Work instructions:
Scan the data beneath this task and copy each line that includes "file".

++++ Study material ++++

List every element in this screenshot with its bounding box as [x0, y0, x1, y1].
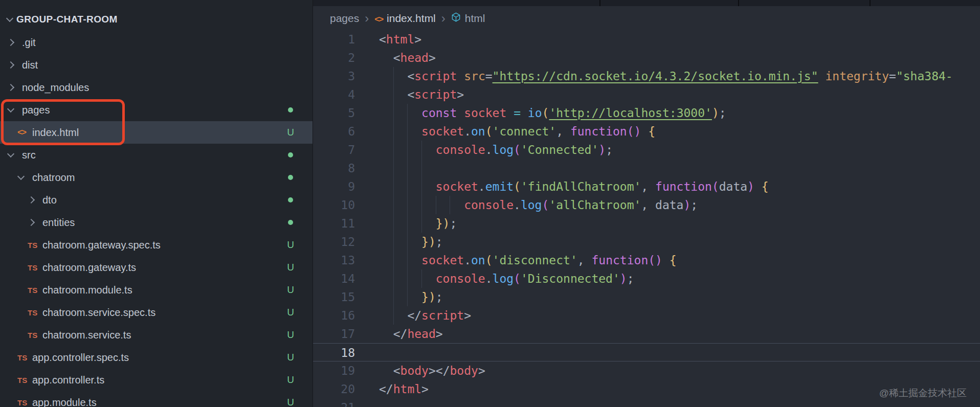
code-token: body	[450, 364, 478, 377]
line-number: 7	[313, 141, 355, 159]
code-line-19[interactable]: 19<body></body>	[313, 361, 980, 380]
indent-guide	[407, 269, 421, 288]
code-line-1[interactable]: 1<html>	[313, 30, 980, 49]
code-line-18[interactable]: 18	[313, 343, 980, 361]
tree-item-dto[interactable]: dto	[0, 189, 313, 211]
chevron-down-icon[interactable]	[17, 173, 25, 180]
code-line-11[interactable]: 11});	[313, 214, 980, 233]
code-token: =	[514, 106, 521, 120]
tree-item-chatroom-service-ts[interactable]: TSchatroom.service.tsU	[0, 324, 313, 346]
line-number: 9	[313, 177, 355, 196]
code-line-15[interactable]: 15});	[313, 288, 980, 306]
code-token: (	[485, 254, 493, 267]
code-line-3[interactable]: 3<script src="https://cdn.socket.io/4.3.…	[313, 67, 980, 85]
code-token: )	[683, 198, 691, 212]
code-token: (	[485, 125, 493, 138]
code-token: socket	[464, 106, 506, 120]
code-token: ;	[436, 290, 443, 304]
file-tree: .gitdistnode_modulespages<>index.htmlUsr…	[0, 31, 313, 407]
code-line-6[interactable]: 6socket.on('connect', function() {	[313, 122, 980, 141]
explorer-section-header[interactable]: GROUP-CHAT-ROOM	[0, 10, 313, 29]
code-token: const	[421, 106, 457, 120]
code-line-14[interactable]: 14console.log('Disconnected');	[313, 269, 980, 288]
code-text: console.log('Disconnected');	[379, 269, 634, 288]
chevron-right-icon[interactable]	[7, 61, 14, 69]
code-text: const socket = io('http://localhost:3000…	[379, 104, 726, 122]
code-text: });	[379, 233, 443, 251]
tree-item--git[interactable]: .git	[0, 31, 313, 54]
code-token: </	[407, 309, 421, 322]
modified-dot-badge	[286, 152, 295, 157]
code-token: function	[591, 254, 648, 267]
code-line-2[interactable]: 2<head>	[313, 49, 980, 67]
tree-item-chatroom[interactable]: chatroom	[0, 166, 313, 189]
tree-item-dist[interactable]: dist	[0, 54, 313, 76]
code-line-10[interactable]: 10console.log('allChatroom', data);	[313, 196, 980, 214]
indent-guide	[407, 122, 421, 141]
code-line-4[interactable]: 4<script>	[313, 85, 980, 104]
code-line-8[interactable]: 8	[313, 159, 980, 177]
code-token: .	[514, 198, 521, 212]
tree-item-chatroom-gateway-spec-ts[interactable]: TSchatroom.gateway.spec.tsU	[0, 234, 313, 256]
code-token: )	[429, 235, 436, 248]
indent-guide	[421, 159, 436, 177]
breadcrumb-item-html[interactable]: html	[451, 12, 485, 25]
code-line-12[interactable]: 12});	[313, 233, 980, 251]
code-text: socket.on('disconnect', function() {	[379, 251, 677, 269]
chevron-down-icon[interactable]	[7, 150, 14, 157]
line-number: 18	[313, 344, 355, 361]
code-token: )	[747, 180, 754, 193]
chevron-right-icon[interactable]	[7, 39, 14, 46]
code-token: data	[719, 180, 747, 193]
git-untracked-badge: U	[286, 284, 295, 296]
tree-item-chatroom-service-spec-ts[interactable]: TSchatroom.service.spec.tsU	[0, 301, 313, 324]
tree-item-app-controller-ts[interactable]: TSapp.controller.tsU	[0, 369, 313, 391]
code-text	[379, 344, 393, 361]
tree-item-chatroom-module-ts[interactable]: TSchatroom.module.tsU	[0, 279, 313, 301]
indent-guide	[379, 251, 393, 269]
breadcrumb-label: pages	[330, 12, 359, 24]
tree-item-index-html[interactable]: <>index.htmlU	[0, 121, 313, 144]
chevron-right-icon[interactable]	[7, 84, 14, 91]
tree-item-src[interactable]: src	[0, 144, 313, 166]
tree-item-app-controller-spec-ts[interactable]: TSapp.controller.spec.tsU	[0, 346, 313, 369]
code-token: on	[471, 254, 485, 267]
code-line-17[interactable]: 17</head>	[313, 325, 980, 343]
chevron-down-icon[interactable]	[7, 105, 14, 112]
breadcrumb-item-index-html[interactable]: <>index.html	[374, 12, 436, 25]
tree-item-app-module-ts[interactable]: TSapp.module.tsU	[0, 391, 313, 407]
code-line-9[interactable]: 9socket.emit('findAllChatroom', function…	[313, 177, 980, 196]
indent-guide	[421, 141, 436, 159]
code-token: {	[648, 125, 655, 138]
typescript-file-icon: TS	[28, 241, 37, 250]
code-token: 'findAllChatroom'	[521, 180, 641, 193]
code-token	[521, 106, 528, 120]
line-number: 20	[313, 380, 355, 398]
code-token: head	[407, 327, 435, 341]
code-token	[457, 106, 464, 120]
code-token: ,	[556, 125, 563, 138]
chevron-right-icon[interactable]	[28, 196, 35, 204]
code-token: .	[478, 180, 485, 193]
indent-guide	[379, 214, 393, 233]
tree-item-chatroom-gateway-ts[interactable]: TSchatroom.gateway.tsU	[0, 256, 313, 279]
code-token: ,	[577, 254, 585, 267]
tree-item-node-modules[interactable]: node_modules	[0, 76, 313, 99]
tree-item-label: .git	[22, 37, 36, 49]
code-line-7[interactable]: 7console.log('Connected');	[313, 141, 980, 159]
code-line-5[interactable]: 5const socket = io('http://localhost:300…	[313, 104, 980, 122]
code-token: console	[436, 143, 485, 156]
code-line-13[interactable]: 13socket.on('disconnect', function() {	[313, 251, 980, 269]
code-line-16[interactable]: 16</script>	[313, 306, 980, 325]
explorer-sidebar: GROUP-CHAT-ROOM .gitdistnode_modulespage…	[0, 0, 313, 407]
code-token	[648, 198, 655, 212]
tree-item-label: chatroom	[32, 172, 75, 184]
breadcrumb-item-pages[interactable]: pages	[330, 12, 359, 25]
chevron-right-icon[interactable]	[28, 219, 35, 226]
line-number: 4	[313, 85, 355, 104]
tree-item-label: entities	[42, 217, 75, 229]
tree-item-pages[interactable]: pages	[0, 99, 313, 121]
code-token: 'connect'	[493, 125, 556, 138]
tree-item-entities[interactable]: entities	[0, 211, 313, 234]
editor-tab-strip	[313, 0, 980, 6]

++++

Answer for the task:
file-tree: .gitdistnode_modulespages<>index.htmlUsr…	[0, 31, 313, 407]
typescript-file-icon: TS	[28, 241, 37, 250]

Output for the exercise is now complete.